You're spot on with the 7-8 times - I just checked with one of the main solar databases and I was pleasantly surprised to see that at peak generation (July) we should have rather a large excess! We'll need to use the car more :) - it was worth the extra panels though as the incremental cost for those is relatively small in the overall scheme. I've certainly been impressed with the performance of the panels so far, even on relatively dull days.


But if you have an E/W roof aren't you likely to have more area than solely a south facing roof (assuming same house footprint)? So does the question then become does an E/W roof beat a N/S roof? Probably still yes.
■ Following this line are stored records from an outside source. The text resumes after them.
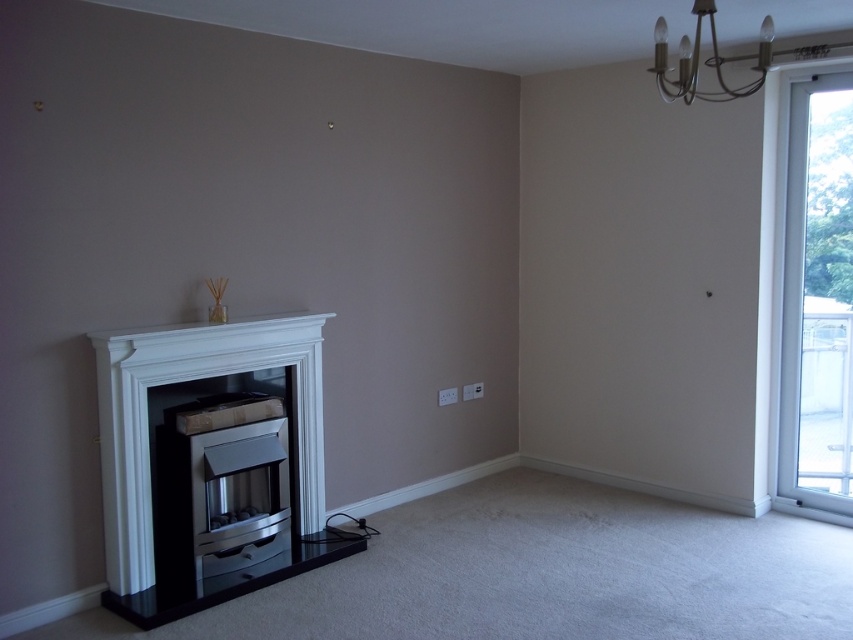 You are designing a room layout and need to place a tall floor lamp. The lamp is 2 meters tall. You have two options for placement next to either the white glossy fireplace at left or the clear glass window at right. Based on their heights, which object can accommodate the lamp without blocking the view or causing obstruction?

The clear glass window at right is taller than the white glossy fireplace at left. Since the lamp is 2 meters tall, placing it next to the taller clear glass window at right would be more appropriate to avoid blocking the view or causing obstruction.

You are standing in the living room and want to place a new painting on the wall. The painting requires a hook that must be placed exactly at the center of the wall. Given the coordinates of the white glossy fireplace at left, can you determine if the fireplace is positioned to the left or right of the wall center?

The white glossy fireplace at left is located at coordinates point (210,461). Since the x coordinate is 0.722, which is greater than 0.5, the fireplace is positioned to the right of the wall center.

You are standing in the living room and want to place a 3.5 feet wide painting on the wall directly in front of the white glossy fireplace at left. Can the painting fit horizontally on the fireplace?

The white glossy fireplace at left is 10.47 feet away from the viewer. The painting is 3.5 feet wide. Since the distance is sufficient, the painting can be placed horizontally on the fireplace as there is enough space. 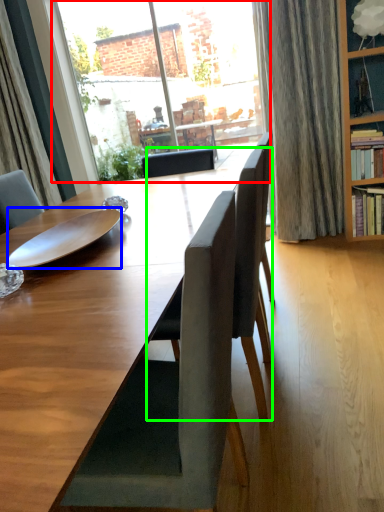 Question: Based on their relative distances, which object is farther from window (highlighted by a red box)? Choose from plate (highlighted by a blue box) and chair (highlighted by a green box).

Choices:
 (A) plate
 (B) chair

Answer: (B) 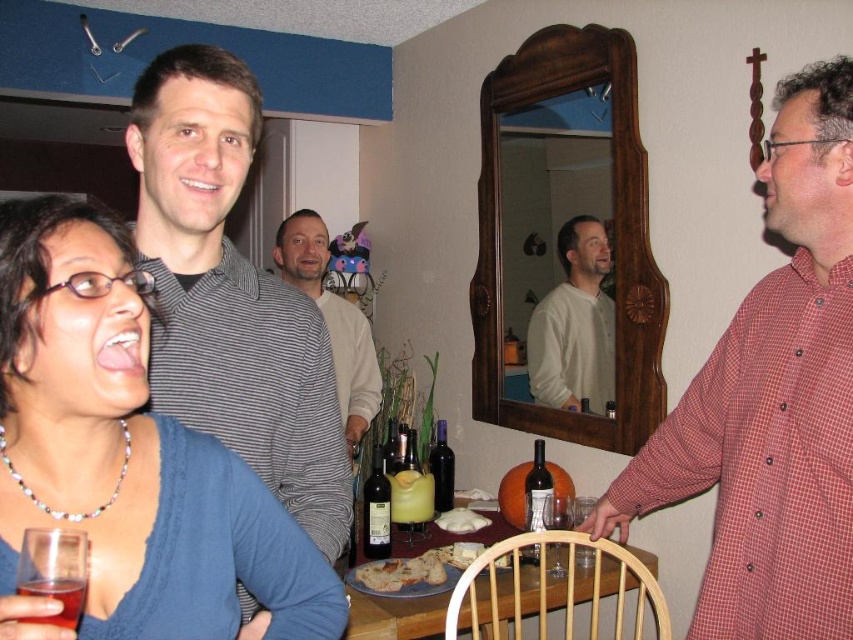 You are a guest at the party and need to sit down. You see the red checkered shirt at right and the wooden table at center. Which object is larger and would be more suitable for sitting?

The wooden table at center is larger than the red checkered shirt at right. However, the wooden table at center is meant for placing items like the wine bottle and plates, not for sitting. The red checkered shirt at right is smaller and likely belongs to a person, so neither is suitable for sitting. You should look for a chair or bench instead.

You are a guest at this party and want to grab the dark glass bottle at table center to pour yourself a drink. However, there is a striped shirt at center in the way. Can you reach the bottle without moving the shirt?

The striped shirt at center is located above the dark glass bottle at table center, so you would need to move the shirt to access the bottle. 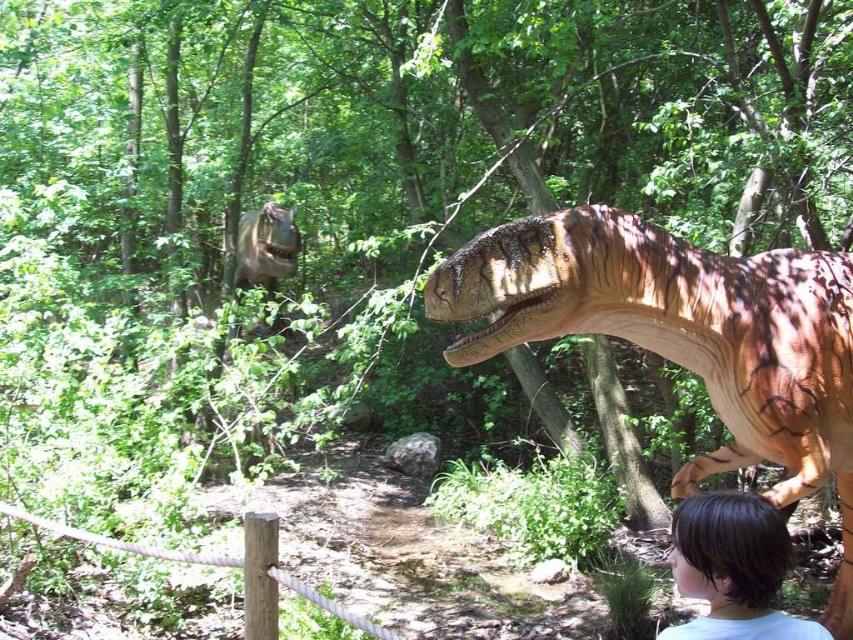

I'm fitting panels on the north as we don't have much space so even at 50% capacity of the south panels (and mainly 6 months of the year) it'll still generate useful baseload and helps us save a little bit off the battery install costs
 
Yes it can. I've charged mine from flat to 100% during the 4 hour window, pulling 3.7 kW. It does take pretty much the entire 4 hours though.
Second that!

In this case its all about what the inverter can suck from the grid!

Got two inverters, feeding 37.5kwh of battery storage + 9kwh on the sunamp at night.
- 4 hour octopus go window, and can see the draw on the grid hitting anywhere from 15-18,000watts at the peak :D
 
I'm just about to install 4.05kw of PV ( due south roof), after running with 3 x 3000 pylontech batteries ( giving about 9kwhr with the dod set at 90%) with a Sofar inverter.
Total hardware cost, Inc a new consumer unit about £8.5k.
Additional labour + mcs etc about £1k.
I agree with your mate on sizing....it's a trade off.
We charge the batteries overnight at 10ppkwr, they take us easily through the the early evening at worst.
We use the big appliances , Inc the dryer at night.
Smoke alarms etc in situ...but will swap out for a heatpump dryer.
I'd suggest doing the solar pv first..get your certs and add the batteries after.....I couldn't, sadly.

As noted above, you might benefit from extra PV .
But I'm limited to roof space.
I reckon on a 7 Yr ROI...with the batteries being better.
I plan to move home in about 7yrs...I might take the lot out and install in the next home.
That seems very cheap at 8.5-9k. I had a quote of £13 for less than 4kw and only 5kw battery. Who are you using?
 
But if you have an E/W roof aren't you likely to have more area than solely a south facing roof (assuming same house footprint)? So does the question then become does an E/W roof beat a N/S roof? Probably still yes. I'm fitting panels on the north as we don't have much space so even at 50% capacity of the south panels (and mainly 6 months of the year) it'll still generate useful baseload and helps us save a little bit off the battery install costs
Go too big and you could run into DNO approval problems depending on where you live, proximity to substation and how many other people have solar installations.
 
But if you have an E/W roof aren't you likely to have more area than solely a south facing roof (assuming same house footprint)? So does the question then become does an E/W roof beat a N/S roof? Probably still yes. I'm fitting panels on the north as we don't have much space so even at 50% capacity of the south panels (and mainly 6 months of the year) it'll still generate useful baseload and helps us save a little bit off the battery install costs
I see what you are saying. What I mean is per unit area of installed panels, south wins by a fair degree. So even though we've got 10.2 kwp split E/W, our generation was still less than folk with say half that with fully south facing on some of the recent sunny days. That's if believe some of the figures posted on other forums. But then we're not seeing the full benefit at all yet due to the sun's arc and elevation. It's improving all the time and by end March I think we'll be covering most of our daily usage. E/W will be very handy in a few months with a much longer generation day.

I'm glad we put as much on the roof as possible - we'll be OTT come summer but at the moment we're still getting quite decent generation even on average winter days. We're only a couple of months in and still learning, but it's fascinating stuff and very satisfying!